▸ **Description of the task**:
Given the records underneath, please repeat exactly the lines from the line with "Accompagnement" through the line with "hài lòng đối", passing over any picture.

== Input data ==

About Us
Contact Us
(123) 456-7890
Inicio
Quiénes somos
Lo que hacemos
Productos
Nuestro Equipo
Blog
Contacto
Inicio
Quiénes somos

===
== Input data ==

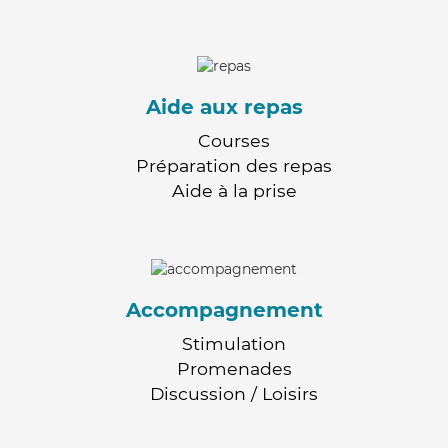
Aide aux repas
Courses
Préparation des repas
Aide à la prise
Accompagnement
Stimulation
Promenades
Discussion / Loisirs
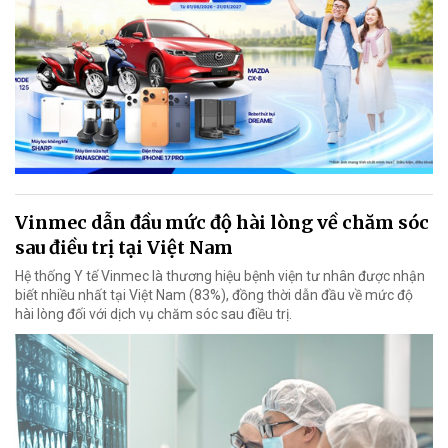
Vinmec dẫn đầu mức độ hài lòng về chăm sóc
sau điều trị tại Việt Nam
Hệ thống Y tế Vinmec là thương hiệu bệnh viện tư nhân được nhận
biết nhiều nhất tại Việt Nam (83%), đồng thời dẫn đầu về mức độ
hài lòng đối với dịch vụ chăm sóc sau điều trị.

===

▸ **Answer space**:
Accompagnement
Stimulation
Promenades
Discussion / Loisirs
Vinmec dẫn đầu mức độ hài lòng về chăm sóc
sau điều trị tại Việt Nam
Hệ thống Y tế Vinmec là thương hiệu bệnh viện tư nhân được nhận
biết nhiều nhất tại Việt Nam (83%), đồng thời dẫn đầu về mức độ
hài lòng đối với dịch vụ chăm sóc sau điều trị.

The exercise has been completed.